The comments, which were taken to be hate speech by many, raised concerns among the local Ossetian talent featured on the show, all of whom were insulted by their new employer’s viewpoint on their history and people. According to reports, the Ossetian fighters drove to Grozny and met with Khasiev, who attempted to defuse tension. However, once it became evident that Khasiev had no intention of posting a public apology for his insults, the Ossetians refused to compete on ACB 59.

Clearly, Khasiev’s image is riddled in endless controversy, and while there’s nothing necessarily wrong with having executives and owners of companies who like to fly off of the handle and say what they want, a line needs to be drawn when that person is affecting the reputation of an entire sport.

Khasiev is making a mockery of MMA, which has gone through decades of ridicule and judgment for its level of violence and lack of safety.
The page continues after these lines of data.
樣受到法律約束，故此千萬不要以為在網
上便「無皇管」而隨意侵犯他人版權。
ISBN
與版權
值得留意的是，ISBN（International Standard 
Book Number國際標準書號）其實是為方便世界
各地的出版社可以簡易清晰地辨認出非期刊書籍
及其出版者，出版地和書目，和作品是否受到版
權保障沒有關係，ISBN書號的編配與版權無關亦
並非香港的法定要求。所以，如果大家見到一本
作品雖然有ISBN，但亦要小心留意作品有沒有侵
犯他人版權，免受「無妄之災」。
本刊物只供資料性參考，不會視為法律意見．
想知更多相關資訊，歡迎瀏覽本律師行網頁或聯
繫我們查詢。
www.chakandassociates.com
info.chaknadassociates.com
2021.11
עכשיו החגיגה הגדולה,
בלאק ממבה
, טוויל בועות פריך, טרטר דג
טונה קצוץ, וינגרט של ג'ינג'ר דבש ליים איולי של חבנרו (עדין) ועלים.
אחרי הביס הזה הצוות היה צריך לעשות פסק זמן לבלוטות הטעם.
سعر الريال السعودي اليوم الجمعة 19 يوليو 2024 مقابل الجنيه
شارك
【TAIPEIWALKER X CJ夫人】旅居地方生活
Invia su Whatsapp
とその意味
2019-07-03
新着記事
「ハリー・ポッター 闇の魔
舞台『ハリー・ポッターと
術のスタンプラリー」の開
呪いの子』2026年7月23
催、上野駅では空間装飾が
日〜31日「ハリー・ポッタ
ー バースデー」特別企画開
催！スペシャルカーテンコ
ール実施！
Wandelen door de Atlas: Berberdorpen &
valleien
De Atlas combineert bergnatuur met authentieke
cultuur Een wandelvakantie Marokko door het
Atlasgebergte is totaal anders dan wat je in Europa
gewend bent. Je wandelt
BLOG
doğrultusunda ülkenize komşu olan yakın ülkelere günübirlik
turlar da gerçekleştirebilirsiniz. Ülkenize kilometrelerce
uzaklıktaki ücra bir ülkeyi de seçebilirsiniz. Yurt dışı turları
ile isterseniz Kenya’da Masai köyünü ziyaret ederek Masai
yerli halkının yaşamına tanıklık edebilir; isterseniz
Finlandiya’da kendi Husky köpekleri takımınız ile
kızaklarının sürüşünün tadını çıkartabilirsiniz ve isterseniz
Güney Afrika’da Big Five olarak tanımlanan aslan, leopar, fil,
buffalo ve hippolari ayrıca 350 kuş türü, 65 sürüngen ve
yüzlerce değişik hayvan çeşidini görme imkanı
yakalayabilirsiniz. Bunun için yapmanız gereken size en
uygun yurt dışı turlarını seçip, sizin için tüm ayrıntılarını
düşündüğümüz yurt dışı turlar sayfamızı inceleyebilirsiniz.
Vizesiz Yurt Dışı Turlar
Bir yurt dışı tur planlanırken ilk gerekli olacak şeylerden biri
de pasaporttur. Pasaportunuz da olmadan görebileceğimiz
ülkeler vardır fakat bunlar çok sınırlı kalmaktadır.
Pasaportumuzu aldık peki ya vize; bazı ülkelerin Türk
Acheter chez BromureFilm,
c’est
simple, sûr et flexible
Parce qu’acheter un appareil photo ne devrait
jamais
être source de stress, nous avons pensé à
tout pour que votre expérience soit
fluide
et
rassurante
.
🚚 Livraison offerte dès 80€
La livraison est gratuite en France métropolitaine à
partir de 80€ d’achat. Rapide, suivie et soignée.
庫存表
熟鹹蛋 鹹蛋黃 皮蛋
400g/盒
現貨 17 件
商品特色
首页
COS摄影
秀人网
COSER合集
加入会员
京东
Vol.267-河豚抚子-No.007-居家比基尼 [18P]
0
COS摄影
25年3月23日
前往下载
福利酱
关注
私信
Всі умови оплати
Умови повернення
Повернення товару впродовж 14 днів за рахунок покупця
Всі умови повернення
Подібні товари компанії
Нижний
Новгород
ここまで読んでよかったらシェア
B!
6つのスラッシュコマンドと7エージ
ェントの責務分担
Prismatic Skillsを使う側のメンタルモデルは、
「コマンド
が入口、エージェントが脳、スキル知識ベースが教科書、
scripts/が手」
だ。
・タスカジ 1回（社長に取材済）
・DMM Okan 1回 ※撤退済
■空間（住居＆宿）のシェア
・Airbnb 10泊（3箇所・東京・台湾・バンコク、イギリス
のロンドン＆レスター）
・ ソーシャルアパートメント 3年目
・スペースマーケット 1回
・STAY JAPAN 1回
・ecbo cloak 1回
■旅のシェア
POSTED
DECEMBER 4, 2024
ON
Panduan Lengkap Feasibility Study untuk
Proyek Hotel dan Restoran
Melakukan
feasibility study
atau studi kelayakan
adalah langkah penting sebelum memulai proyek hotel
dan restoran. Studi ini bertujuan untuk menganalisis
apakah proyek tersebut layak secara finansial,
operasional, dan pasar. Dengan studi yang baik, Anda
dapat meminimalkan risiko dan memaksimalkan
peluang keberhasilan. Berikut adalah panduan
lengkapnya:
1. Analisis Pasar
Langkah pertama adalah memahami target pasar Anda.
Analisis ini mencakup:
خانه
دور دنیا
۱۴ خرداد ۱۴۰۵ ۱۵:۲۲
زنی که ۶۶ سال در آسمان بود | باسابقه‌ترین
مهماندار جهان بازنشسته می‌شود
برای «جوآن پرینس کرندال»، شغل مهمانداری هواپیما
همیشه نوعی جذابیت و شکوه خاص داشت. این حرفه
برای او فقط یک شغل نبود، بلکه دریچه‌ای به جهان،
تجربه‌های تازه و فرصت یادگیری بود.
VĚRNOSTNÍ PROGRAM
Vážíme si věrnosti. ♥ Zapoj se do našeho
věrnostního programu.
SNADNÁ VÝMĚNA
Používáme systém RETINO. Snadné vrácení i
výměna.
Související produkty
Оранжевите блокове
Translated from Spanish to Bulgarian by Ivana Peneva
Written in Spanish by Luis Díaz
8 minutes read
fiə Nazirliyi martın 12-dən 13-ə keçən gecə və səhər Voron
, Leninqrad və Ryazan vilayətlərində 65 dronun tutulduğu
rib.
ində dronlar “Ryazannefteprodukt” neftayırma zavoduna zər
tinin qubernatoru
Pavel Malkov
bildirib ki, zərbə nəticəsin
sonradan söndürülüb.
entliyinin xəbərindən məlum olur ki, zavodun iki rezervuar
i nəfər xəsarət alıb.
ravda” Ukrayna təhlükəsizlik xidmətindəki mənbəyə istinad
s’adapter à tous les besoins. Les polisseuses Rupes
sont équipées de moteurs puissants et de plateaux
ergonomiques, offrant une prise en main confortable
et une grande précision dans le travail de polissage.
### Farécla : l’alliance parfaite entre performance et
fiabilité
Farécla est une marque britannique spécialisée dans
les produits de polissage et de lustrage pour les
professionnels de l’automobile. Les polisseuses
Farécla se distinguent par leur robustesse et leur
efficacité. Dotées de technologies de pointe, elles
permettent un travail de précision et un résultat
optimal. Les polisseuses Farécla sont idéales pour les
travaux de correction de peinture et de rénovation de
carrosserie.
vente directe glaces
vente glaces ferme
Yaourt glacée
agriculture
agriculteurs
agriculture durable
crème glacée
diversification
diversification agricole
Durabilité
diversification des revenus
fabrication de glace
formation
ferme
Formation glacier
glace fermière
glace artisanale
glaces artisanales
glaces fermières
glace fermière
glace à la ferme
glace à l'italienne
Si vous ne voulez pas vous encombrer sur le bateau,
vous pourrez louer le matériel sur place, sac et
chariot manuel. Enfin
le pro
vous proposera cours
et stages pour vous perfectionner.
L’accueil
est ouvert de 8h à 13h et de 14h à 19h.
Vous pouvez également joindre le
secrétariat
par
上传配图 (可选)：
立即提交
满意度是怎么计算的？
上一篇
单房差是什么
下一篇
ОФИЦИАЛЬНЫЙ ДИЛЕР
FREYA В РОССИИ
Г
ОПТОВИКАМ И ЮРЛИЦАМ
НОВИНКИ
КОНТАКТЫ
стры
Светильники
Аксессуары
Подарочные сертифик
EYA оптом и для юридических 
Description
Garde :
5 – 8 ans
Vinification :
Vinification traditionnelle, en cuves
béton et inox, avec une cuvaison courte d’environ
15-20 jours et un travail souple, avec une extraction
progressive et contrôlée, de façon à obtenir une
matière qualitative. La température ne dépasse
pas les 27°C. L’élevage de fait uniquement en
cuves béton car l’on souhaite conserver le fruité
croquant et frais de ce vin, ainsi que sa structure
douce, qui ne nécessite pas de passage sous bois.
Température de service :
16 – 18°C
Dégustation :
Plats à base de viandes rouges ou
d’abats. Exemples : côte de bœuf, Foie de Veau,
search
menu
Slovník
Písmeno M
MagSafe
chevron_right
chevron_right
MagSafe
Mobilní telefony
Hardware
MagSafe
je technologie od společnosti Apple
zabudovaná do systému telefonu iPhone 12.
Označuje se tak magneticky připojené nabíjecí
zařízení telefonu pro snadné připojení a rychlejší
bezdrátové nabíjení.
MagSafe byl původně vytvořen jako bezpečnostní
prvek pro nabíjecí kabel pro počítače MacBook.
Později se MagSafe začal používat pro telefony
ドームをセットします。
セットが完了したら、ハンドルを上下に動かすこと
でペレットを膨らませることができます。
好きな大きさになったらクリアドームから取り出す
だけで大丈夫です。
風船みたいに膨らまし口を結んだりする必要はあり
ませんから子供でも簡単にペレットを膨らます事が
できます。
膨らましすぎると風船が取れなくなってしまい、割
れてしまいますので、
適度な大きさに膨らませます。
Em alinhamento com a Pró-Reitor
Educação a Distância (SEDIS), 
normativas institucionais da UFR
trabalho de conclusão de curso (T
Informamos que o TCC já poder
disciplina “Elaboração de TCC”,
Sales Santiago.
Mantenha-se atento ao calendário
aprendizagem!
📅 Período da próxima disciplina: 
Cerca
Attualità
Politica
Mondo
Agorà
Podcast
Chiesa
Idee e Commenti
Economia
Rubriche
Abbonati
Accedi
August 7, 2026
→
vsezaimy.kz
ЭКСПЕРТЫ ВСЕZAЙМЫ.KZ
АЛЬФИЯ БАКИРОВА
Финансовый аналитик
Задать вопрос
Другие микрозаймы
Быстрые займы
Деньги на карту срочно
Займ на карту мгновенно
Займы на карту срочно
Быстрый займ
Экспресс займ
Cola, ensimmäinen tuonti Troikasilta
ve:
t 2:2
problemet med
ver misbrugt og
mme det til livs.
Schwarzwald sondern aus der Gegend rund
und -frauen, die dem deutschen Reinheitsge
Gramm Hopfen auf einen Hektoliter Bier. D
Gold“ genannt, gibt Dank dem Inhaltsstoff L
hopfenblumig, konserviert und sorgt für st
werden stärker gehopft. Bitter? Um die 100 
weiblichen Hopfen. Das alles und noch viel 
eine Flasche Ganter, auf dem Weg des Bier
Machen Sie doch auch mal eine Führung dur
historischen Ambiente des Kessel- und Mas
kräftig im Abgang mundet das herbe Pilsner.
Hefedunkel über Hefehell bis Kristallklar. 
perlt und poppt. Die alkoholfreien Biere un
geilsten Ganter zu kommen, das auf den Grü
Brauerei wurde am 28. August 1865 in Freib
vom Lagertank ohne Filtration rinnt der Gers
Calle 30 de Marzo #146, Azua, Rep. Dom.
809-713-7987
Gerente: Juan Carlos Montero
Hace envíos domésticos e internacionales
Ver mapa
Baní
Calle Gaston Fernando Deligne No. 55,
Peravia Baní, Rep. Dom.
At this point, when the sport is arguably at its highest level of success and popularity, the last thing anybody needs is for one person to knock the sport down a few pegs.

Luckily, it appears people are standing up to oppose Khasiev’s absurd decisions, as well as his conflicts of interest, but more needs to be done to condemn his rhetoric. The overruling of judges’ decisions and referee stoppages is unacceptable. The aforementioned White and Bellator MMA head Scott Coker would never be caught dead doing anything like this. Khasiev, meanwhile, has no shame and feels he can do whatever he wants to benefit his interests and stroke his own ego.